那一张张惨淡的试卷,以及老师每次说的那句“你只是没认真学”都让盛云舒感到奔溃,想要找个没人的地方大哭一场。
她为什么不聪明?
她和盛青山是亲姐妹,为什么她不能像姐姐那么聪明?
为什么她什么都学不会?
到了初二,盛云舒认清了自己,她不是学习的料。
幸好她长得不错。
一次偶然的机会,盛云舒决定踏足演艺圈。
盛青山当时在国外读书,她隐约觉得姐姐不会同意自己的想法,就没跟她说,和几个志同道合的小伙伴背着家里人去给知名导演发邮件。
很快,盛云舒就收到了回复,对方约她到市中心的一家酒店详谈。
少年心思纯净,再加上被盛青山保护得太好,对人没有防备心,收到邀约后,换上一身漂亮衣服就赶过去了。
找到房间号进去,盛云舒先是按照导演的要求表演了一段,然后又谈了下关于自身发展的期望。
导演很满意,递给她一杯饮料。
盛云舒接下喝了。没过多久,她就觉得腺体很痛,身体上的不适和发情期的感觉很像,但比那时更迅猛。
她看着逐步逼近的导演,猛然间意识到什么。
在紧要关头,她逃进卫生间,用尽最后一丝力气把门反锁,然后给盛青山打去电话:
“姐……我好像被下药了……腺体好痛……”
她的声音已经开始发抖,那股热潮让她难以承受,只能蜷缩在地板上,紧贴着墙壁。
盛青山听到那边的敲门声,连忙询问她的位置,得到答复后,她迅速起身,“待在那别动,很快会有人来找你。”
“别怕。”
话音刚落,盛云舒就忍不住哭了起来。
为了让她安心,盛青山一直保持通讯。盛云舒可以听到她和纪溪在一起,两人正在赶来的路上,但已经联系了酒店经理,马上就有人上来。
很快,门外传来杂乱的脚步声以及男人的求饶声。
紧接着,门又被轻轻敲响,是酒店带来的医生,想要给她检查一下。
可盛云舒现在谁也不信,只要她姐姐。
电话那边盛青山听到她虚弱的哭声,给了纪溪一个眼神,对方联系酒店经理,让她们在房间里等着,别吓到她。

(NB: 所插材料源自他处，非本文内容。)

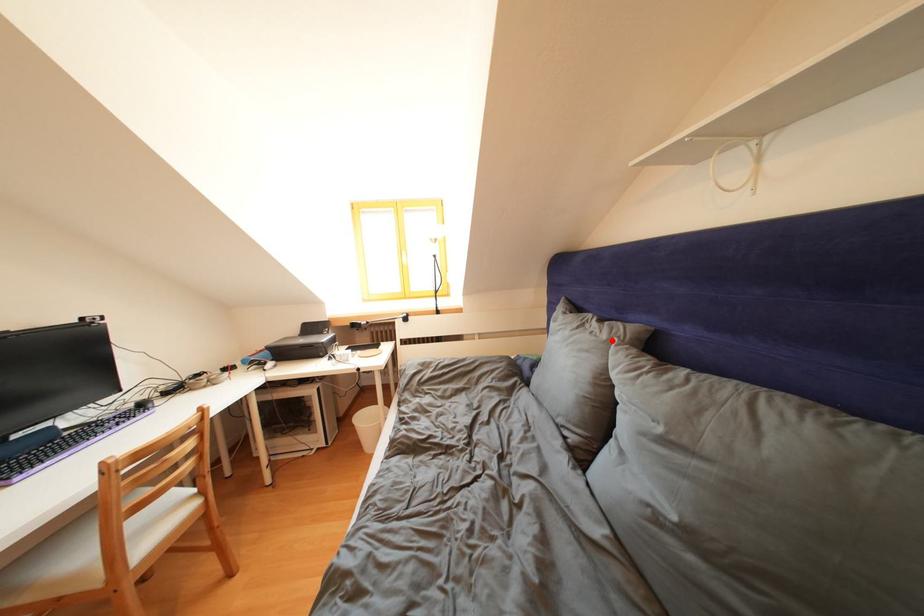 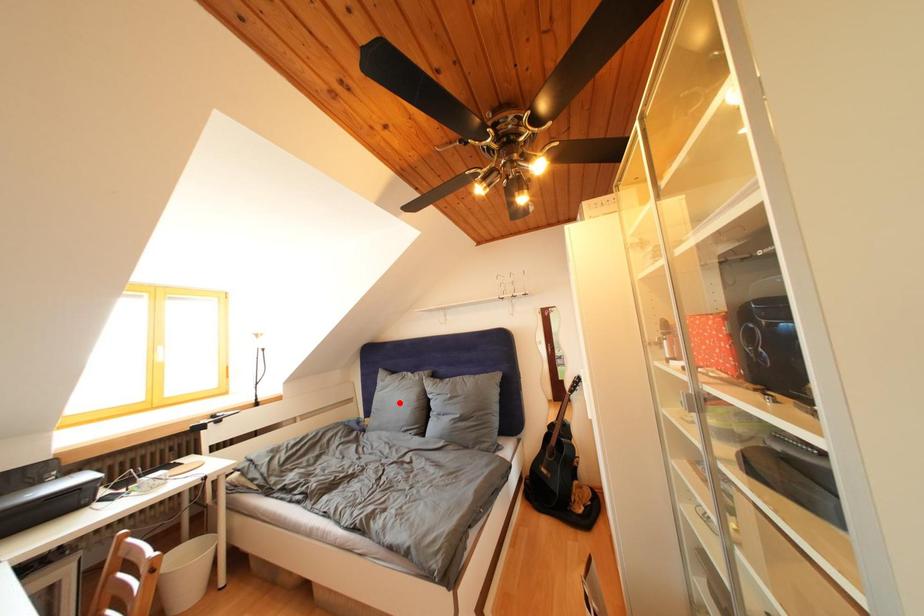 I am providing you with two images of the same scene from different viewpoints. A red point is marked on the first image and another point is marked on the second image. Do the highlighted points in image1 and image2 indicate the same real-world spot?

No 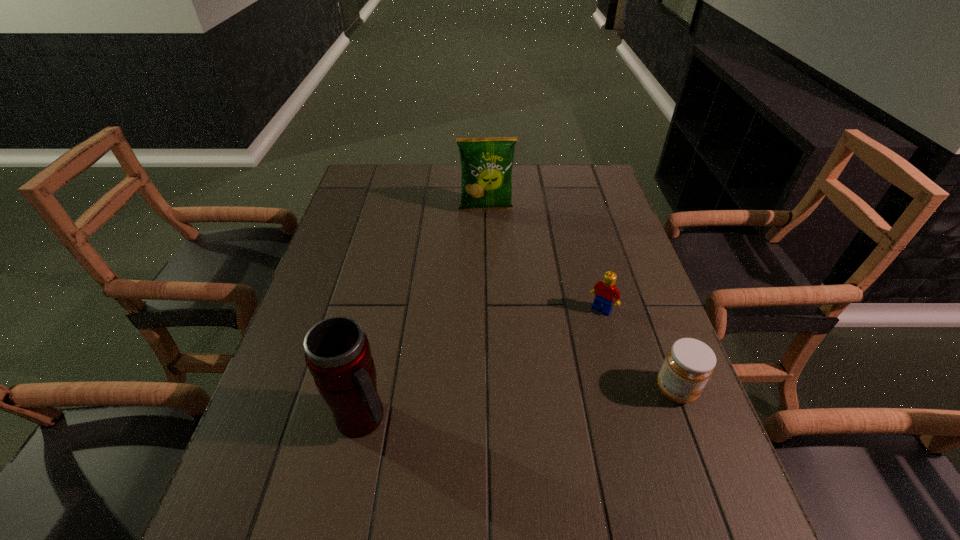 Locate an element on the screen. vacant space at the left edge of the desktop is located at coordinates (293, 426).

Identify the location of vacant area at the right edge. tap(607, 232).

In the image, there is a desktop. Where is `vacant space at the far left corner`? vacant space at the far left corner is located at coordinates (396, 188).

Find the location of a particular element. vacant space that's between the leftmost object and the Lego is located at coordinates click(483, 364).

Where is `unoccupied position between the jam and the leftmost object`? This screenshot has width=960, height=540. unoccupied position between the jam and the leftmost object is located at coordinates (519, 404).

Where is `vacant space in between the leftmost object and the Lego`? The width and height of the screenshot is (960, 540). vacant space in between the leftmost object and the Lego is located at coordinates (483, 364).

Locate an element on the screen. The image size is (960, 540). free space between the leftmost object and the farthest object is located at coordinates (424, 314).

Find the location of `free space that is in between the farthest object and the thermos bottle`. free space that is in between the farthest object and the thermos bottle is located at coordinates (424, 314).

I want to click on vacant point located between the third nearest object and the farthest object, so click(544, 260).

You are a GUI agent. You are given a task and a screenshot of the screen. Output one action in this format:
    pyautogui.click(x=<x>, y=<y>)
    Task: Click on the vacant space that is in between the farthest object and the jam
    
    Given the screenshot: What is the action you would take?
    pyautogui.click(x=581, y=300) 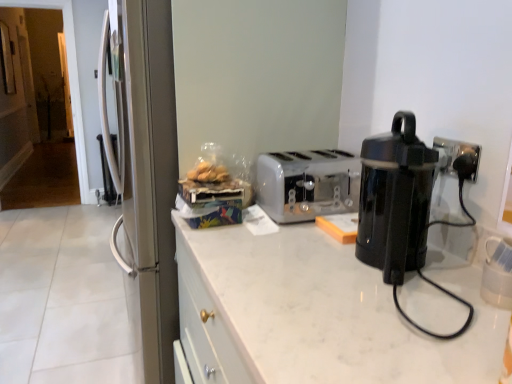 Question: Is white plastic toaster at center far away from black plastic coffee pot at right?

Choices:
 (A) no
 (B) yes

Answer: (A)

Question: Is white plastic toaster at center shorter than black plastic coffee pot at right?

Choices:
 (A) no
 (B) yes

Answer: (B)

Question: From the image's perspective, is white plastic toaster at center beneath black plastic coffee pot at right?

Choices:
 (A) no
 (B) yes

Answer: (A)

Question: Is white plastic toaster at center positioned behind black plastic coffee pot at right?

Choices:
 (A) no
 (B) yes

Answer: (B)

Question: Is white plastic toaster at center oriented away from black plastic coffee pot at right?

Choices:
 (A) no
 (B) yes

Answer: (A)

Question: Is point (364, 251) positioned closer to the camera than point (300, 180)?

Choices:
 (A) farther
 (B) closer

Answer: (B)

Question: Considering the relative positions of black plastic coffee pot at right and white plastic toaster at center in the image provided, is black plastic coffee pot at right to the left or to the right of white plastic toaster at center?

Choices:
 (A) left
 (B) right

Answer: (B)

Question: Which is correct: black plastic coffee pot at right is inside white plastic toaster at center, or outside of it?

Choices:
 (A) outside
 (B) inside

Answer: (A)

Question: From their relative heights in the image, would you say black plastic coffee pot at right is taller or shorter than white plastic toaster at center?

Choices:
 (A) tall
 (B) short

Answer: (A)

Question: From the image's perspective, is white plastic toaster at center positioned above or below white marble countertop at center?

Choices:
 (A) below
 (B) above

Answer: (B)

Question: From a real-world perspective, is white plastic toaster at center positioned above or below white marble countertop at center?

Choices:
 (A) above
 (B) below

Answer: (A)

Question: Looking at the image, does white plastic toaster at center seem bigger or smaller compared to white marble countertop at center?

Choices:
 (A) big
 (B) small

Answer: (B)

Question: Relative to white marble countertop at center, is white plastic toaster at center in front or behind?

Choices:
 (A) behind
 (B) front

Answer: (A)

Question: From a real-world perspective, relative to white marble countertop at center, is black plastic coffee pot at right vertically above or below?

Choices:
 (A) above
 (B) below

Answer: (A)

Question: In terms of size, does black plastic coffee pot at right appear bigger or smaller than white marble countertop at center?

Choices:
 (A) big
 (B) small

Answer: (B) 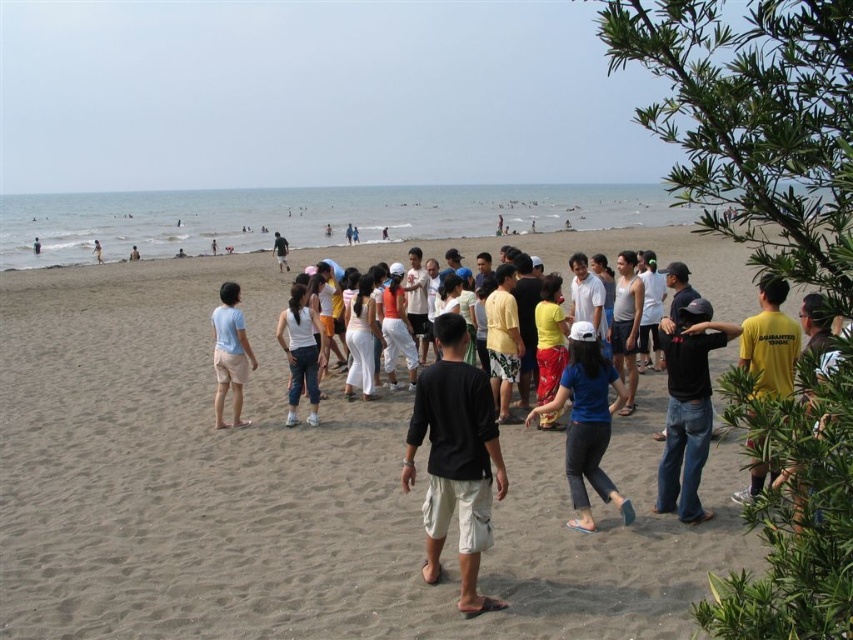 Between white cotton shirt at center and matte black shirt at center, which one appears on the left side from the viewer's perspective?

matte black shirt at center is more to the left.

Can you confirm if white cotton shirt at center is taller than matte black shirt at center?

In fact, white cotton shirt at center may be shorter than matte black shirt at center.

Which is behind, point (310, 332) or point (282, 262)?

The point (282, 262) is more distant.

Image resolution: width=853 pixels, height=640 pixels. I want to click on white cotton shirt at center, so click(300, 353).

Does blue fabric shirt at center have a lesser width compared to matte black shirt at center?

Indeed, blue fabric shirt at center has a lesser width compared to matte black shirt at center.

Which of these two, blue fabric shirt at center or matte black shirt at center, stands taller?

With more height is matte black shirt at center.

Between point (576, 528) and point (285, 244), which one is positioned behind?

Point (285, 244)

I want to click on blue fabric shirt at center, so click(x=587, y=422).

Can you confirm if yellow t-shirt at center-right is positioned to the left of light blue jeans at center?

In fact, yellow t-shirt at center-right is to the right of light blue jeans at center.

Who is lower down, yellow t-shirt at center-right or light blue jeans at center?

yellow t-shirt at center-right is lower down.

Is point (764, 477) positioned in front of point (100, 253)?

Yes, it is in front of point (100, 253).

Identify the location of yellow t-shirt at center-right. coord(770,340). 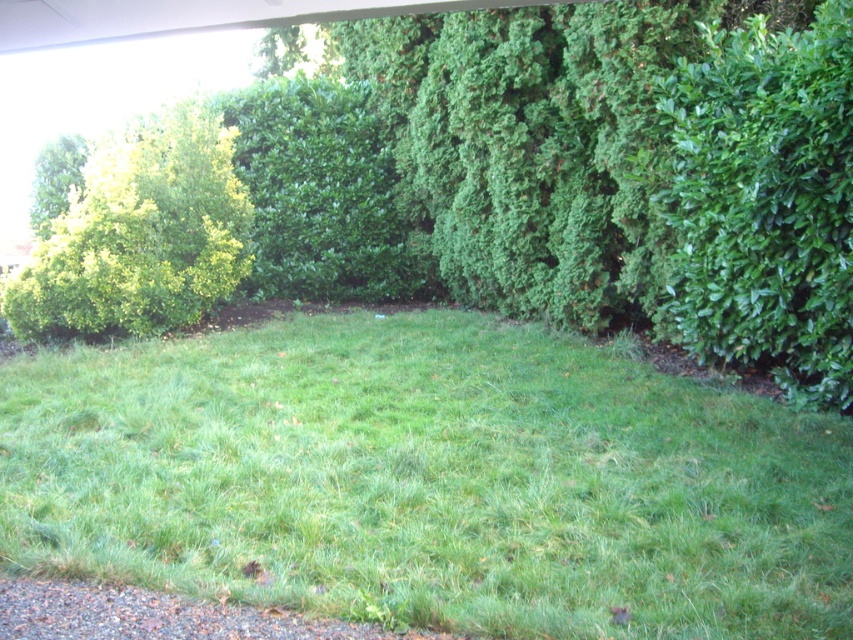 You are a gardener who wants to plant a new bush in this garden. You have two options for placement based on existing bushes. The first option is near the green leafy bush at left, and the second is near the green leafy bush at center. Which location would allow the new bush to have more space to grow, and why?

The green leafy bush at left has a larger size compared to the green leafy bush at center. Therefore, planting the new bush near the green leafy bush at left would provide more space for growth since it already occupies a larger area, indicating that the surrounding space is sufficient to accommodate another bush without overcrowding.

You are a gardener who needs to mow the lawn. You see the green grassy area at center and the green leafy bush at upper right. Which one is shorter and requires mowing?

The green grassy area at center is shorter than the green leafy bush at upper right, so the green grassy area at center requires mowing.

You are a gardener planning to place a 6.5 feet wide decorative stone path between the green leafy bush at left and the green leafy bush at center. Based on the scene, will the path fit between them without overlapping the bushes?

The distance between the green leafy bush at left and the green leafy bush at center is 7.01 feet. Since the path is 6.5 feet wide, it will fit between them with a small gap of 0.51 feet remaining. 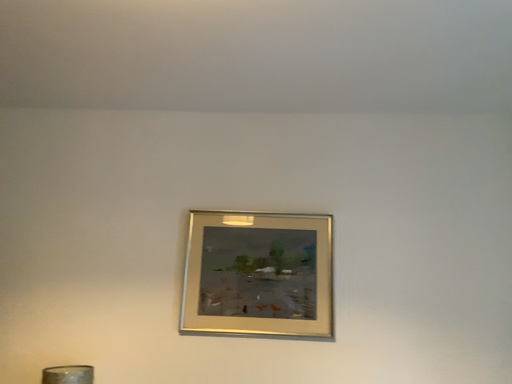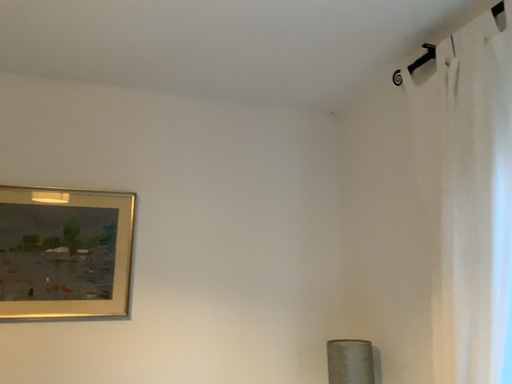 Question: How did the camera likely rotate when shooting the video?

Choices:
 (A) rotated right
 (B) rotated left

Answer: (A) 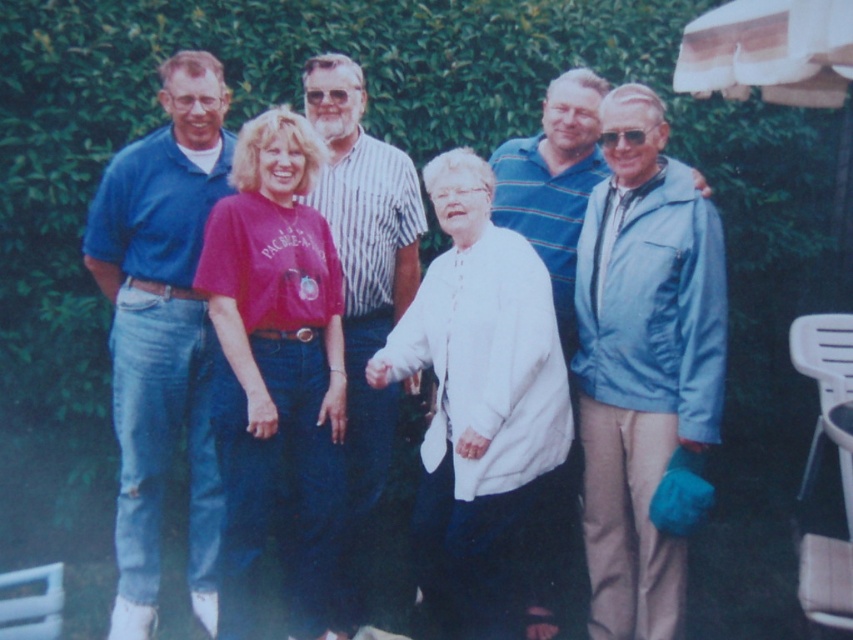 Question: Which point appears closest to the camera in this image?

Choices:
 (A) (508, 221)
 (B) (456, 406)

Answer: (B)

Question: Which is farther from the white cotton shirt at center?

Choices:
 (A) matte red t-shirt at center
 (B) matte blue shirt at center

Answer: (B)

Question: Can you confirm if striped cotton shirt at center is positioned to the right of blue striped shirt at center?

Choices:
 (A) yes
 (B) no

Answer: (B)

Question: Which of the following is the closest to the observer?

Choices:
 (A) striped cotton shirt at center
 (B) matte red t-shirt at center
 (C) blue striped shirt at center
 (D) matte blue polo shirt at left

Answer: (B)

Question: Observing the image, what is the correct spatial positioning of matte red t-shirt at center in reference to matte blue polo shirt at left?

Choices:
 (A) right
 (B) left

Answer: (A)

Question: Is matte blue shirt at center wider than striped cotton shirt at center?

Choices:
 (A) no
 (B) yes

Answer: (B) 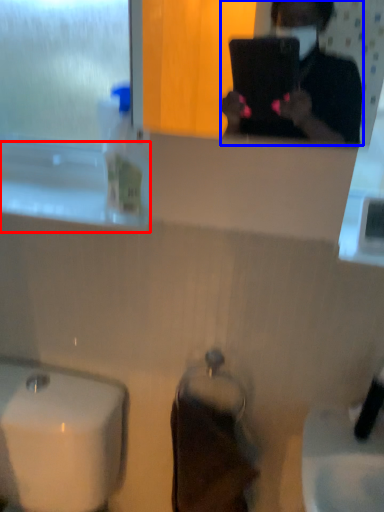 Question: Which object is closer to the camera taking this photo, window sill (highlighted by a red box) or person (highlighted by a blue box)?

Choices:
 (A) window sill
 (B) person

Answer: (B) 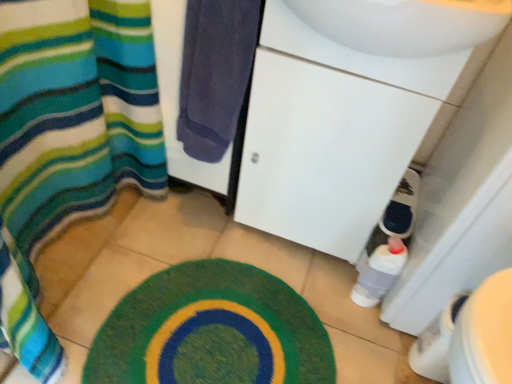 Question: Choose the correct answer: Is green fuzzy bath mat at lower center inside white glossy sink at center or outside it?

Choices:
 (A) inside
 (B) outside

Answer: (B)

Question: Is point [232, 326] closer or farther from the camera than point [352, 127]?

Choices:
 (A) closer
 (B) farther

Answer: (B)

Question: Which of these objects is positioned closest to the white glossy sink at center?

Choices:
 (A) green fuzzy bath mat at lower center
 (B) translucent plastic bottle at lower right
 (C) dark blue towel at center
 (D) striped fabric shower curtain at left

Answer: (C)

Question: Considering the real-world distances, which object is farthest from the translucent plastic bottle at lower right?

Choices:
 (A) white glossy sink at center
 (B) dark blue towel at center
 (C) green fuzzy bath mat at lower center
 (D) striped fabric shower curtain at left

Answer: (D) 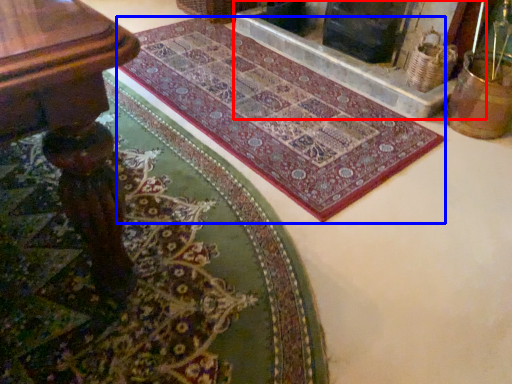 Question: Which of the following is the closest to the observer, fireplace (highlighted by a red box) or mat (highlighted by a blue box)?

Choices:
 (A) fireplace
 (B) mat

Answer: (B) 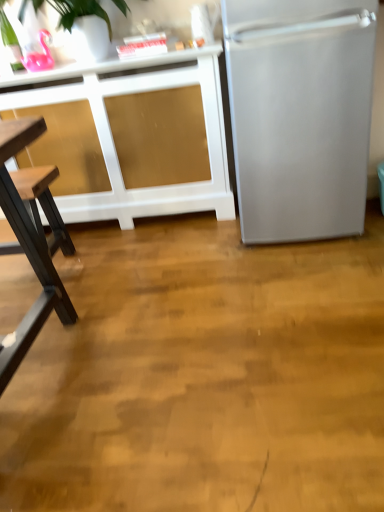 Question: Is satin silver refrigerator at right located outside white matte cabinet at upper left?

Choices:
 (A) yes
 (B) no

Answer: (A)

Question: Can you confirm if satin silver refrigerator at right is positioned to the left of white matte cabinet at upper left?

Choices:
 (A) no
 (B) yes

Answer: (A)

Question: Does satin silver refrigerator at right have a lesser width compared to white matte cabinet at upper left?

Choices:
 (A) no
 (B) yes

Answer: (A)

Question: Is satin silver refrigerator at right oriented away from white matte cabinet at upper left?

Choices:
 (A) no
 (B) yes

Answer: (A)

Question: Is satin silver refrigerator at right beside white matte cabinet at upper left?

Choices:
 (A) yes
 (B) no

Answer: (B)

Question: Is the depth of satin silver refrigerator at right greater than that of white matte cabinet at upper left?

Choices:
 (A) no
 (B) yes

Answer: (A)

Question: From the image's perspective, is white matte cabinet at upper left beneath satin silver refrigerator at right?

Choices:
 (A) no
 (B) yes

Answer: (B)

Question: Would you say white matte cabinet at upper left is a long distance from satin silver refrigerator at right?

Choices:
 (A) yes
 (B) no

Answer: (B)

Question: Is white matte cabinet at upper left wider than satin silver refrigerator at right?

Choices:
 (A) yes
 (B) no

Answer: (B)

Question: Is white matte cabinet at upper left in front of satin silver refrigerator at right?

Choices:
 (A) no
 (B) yes

Answer: (A)

Question: From a real-world perspective, is white matte cabinet at upper left under satin silver refrigerator at right?

Choices:
 (A) no
 (B) yes

Answer: (B)

Question: Would you say white matte cabinet at upper left is outside satin silver refrigerator at right?

Choices:
 (A) no
 (B) yes

Answer: (B)

Question: Based on their sizes in the image, would you say satin silver refrigerator at right is bigger or smaller than white matte cabinet at upper left?

Choices:
 (A) small
 (B) big

Answer: (B) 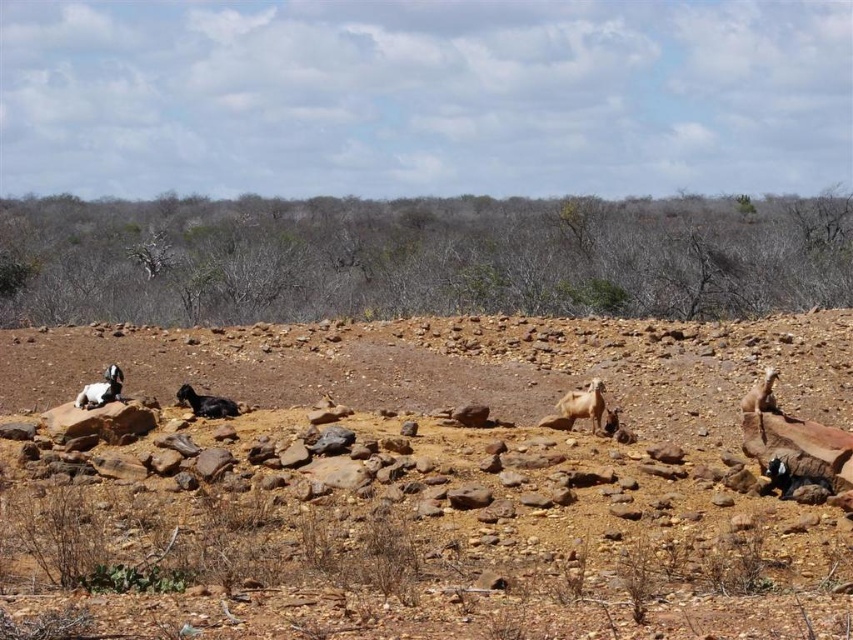 Question: Which of the following is the farthest from the observer?

Choices:
 (A) (202, 301)
 (B) (560, 401)

Answer: (A)

Question: Which of the following is the farthest from the observer?

Choices:
 (A) brown dry shrubs at center
 (B) brown rocky dirt field at center

Answer: (A)

Question: Does brown rocky dirt field at center appear on the right side of white woolen goat at left?

Choices:
 (A) yes
 (B) no

Answer: (A)

Question: From the image, what is the correct spatial relationship of white woolly goat at center in relation to white woolen goat at left?

Choices:
 (A) right
 (B) left

Answer: (A)

Question: Is brown rocky dirt field at center below white woolly goat at center?

Choices:
 (A) yes
 (B) no

Answer: (A)

Question: Considering the real-world distances, which object is farthest from the brown rocky dirt field at center?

又过了一会,盛青山感觉那股燥热已经转变为恶心,不仅腺体痛,每一寸皮肤都像被火烧似的灼热。
在她快要昏迷之际,门被打开,紧接着一件带着青草般清冽气息的外套包裹住她,随即便落入一个温暖的怀抱。
“没事了,别怕。”
听到她的声音,盛云舒下意识往她怀里蹭着,吸了吸鼻子,小声地哭起来:“姐……对不起……”
她太蠢了,她又给姐姐添麻烦了。
再次醒来是在医院,盛云舒躺在病床上,手背上扎着针,透明的药液一滴滴往下落。